ACE2003 : Landscape, Culture and Heritage
- Offered for Year: 2017/18
- Module Leader(s): Mr Guy Garrod
- Owning School: Agriculture, Food & Rural Development
- Teaching Location: Newcastle City Campus
|Semester 2 Credit Value:||20|
To make students aware of the natural, historical and cultural factors that contribute to the character of today's countryside. To encourage students to preceive the composition and to assess the quality of cultural landscapes. To provide an introduction to the history of landscape appreciation in the UK. To introduce students to the origins and practice of landscape character assessment, environmental impact assessment (EIA)and strategic environmental assessment (SEA) and to demonstrate their role in maintaining countryside character. To provide an introduction to the land use planning system in England & Wales and its role in maintaining landscape character. To demonstrate how public and private institutions contribute towards the maintenance of landscape character and cultural heritage in the UK.
Outline Of Syllabus
Lectures 1 to 3: The Developing Appreciation of Landscape in the UK
Lectures 4 to 6: Landscapes for the People
Lectures 7 & 9: Environmental Archaeology
Lectures 10 to 12: Managing Heritage Landscapes
Lectures 13 to 16: Landscape Character Assessment
Lectures 17 to 18: Introduction to Land Use Planning
Lectures 19 and 20: Environmental Impact Assessment
Towards the second half of the semester, three field classes involving practical exercises in applying Landscape assessment, heritage management or EIA.

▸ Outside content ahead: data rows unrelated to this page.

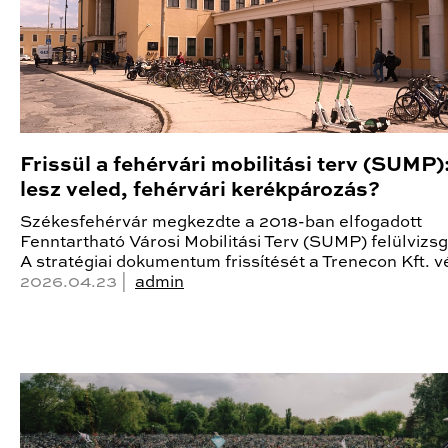
Frissül a fehérvári mobilitási terv (SUMP)
lesz veled, fehérvári kerékpározás?
Székesfehérvár megkezdte a 2018-ban elfogadott
Fenntartható Városi Mobilitási Terv (SUMP) felülvizsg
A stratégiai dokumentum frissítését a Trenecon Kft. v
2026.04.23 |
admin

|Guided Independent Study||Assessment preparation and completion||2||15:00||30:00||Writing up field class exercises (x2)|
|Guided Independent Study||Assessment preparation and completion||1||20:00||20:00||Preparation and completion of Your Heritage proposal|
|Guided Independent Study||Assessment preparation and completion||1||20:00||20:00||Preparation and completion of essay on landscape appreciation|
|Scheduled Learning And Teaching Activities||Lecture||20||1:00||20:00||N/A|
|Guided Independent Study||Assessment preparation and completion||2||2:00||4:00||Field class preparation|
|Guided Independent Study||Directed research and reading||1||15:00||15:00||Directed reading on environmental assessment|
|Guided Independent Study||Directed research and reading||1||20:00||20:00||Directed reading on landscape character|
|Guided Independent Study||Directed research and reading||1||15:00||15:00||Directed reading on heritage management|
|Guided Independent Study||Directed research and reading||1||15:00||15:00||Directed reading on aesthetics and landscape history|
|Scheduled Learning And Teaching Activities||Fieldwork||3||7:00||21:00||N/A|
|Guided Independent Study||Independent study||20||1:00||20:00||Lecture follow up|
Teaching Rationale And Relationship
Lectures provide the basic knowledge framework and appropriate further reading will provide insight into a range of issues in the appreciation and management of landscape character and heritage. Open discussions within lectures will provide an opportunity to articulate and critically evaluate alternative approaches to the achievement of key landscape management objectives. They will also provide an opportunity for students to demonstrate that, when appropriate, they can suggest new hypotheses, and show initiative and originality in approaching management problems. The field classes provide an opportunity to practice and develop the practical skills in landscape character and environmental impact assessment introduced in lectures.
The format of resits will be determined by the Board of Examiners
|Essay||2||M||20||Landscape appreciation in UK - 2000 words|
|Written exercise||2||A||30||Proposal brief for a Our Heritage application - max 1500 words|
|Report||2||M||25||Field class exercise (with alternative literature-based exercise on landscape description if field class not attended)|
|Report||2||M||25||Field class exercise (with alternative literature based exerciose on National Park designation if field class not attended)|
Assessment Rationale And Relationship
100% Continuous Assessment: one essay (20%) set second week of term with three week return date, a group exercise on heritage management (30%) set in fifth week of term, plus two field-class exercises (2 x 25%) one set before the Easter vacation and one after.
The initial essay tests students' understanding of society's developing interest in landscape and heritage. Landscape and environmental impact assessments require practical skills as well as theoretical knowledge, therefore the field exercises test students' ability to apply the material from the course in a practical context linked to the designation of National Parks and AONBs. The heritage management exercise allows students to examine a local management problem in-depth and come up with a practical proposal for its solution. These latter exercises provide students with an opportunity to communicate their understanding of the underlying theories of assessment and heritage management and their appreciation of the practical importance of these subjects in the maintenance of landscape character.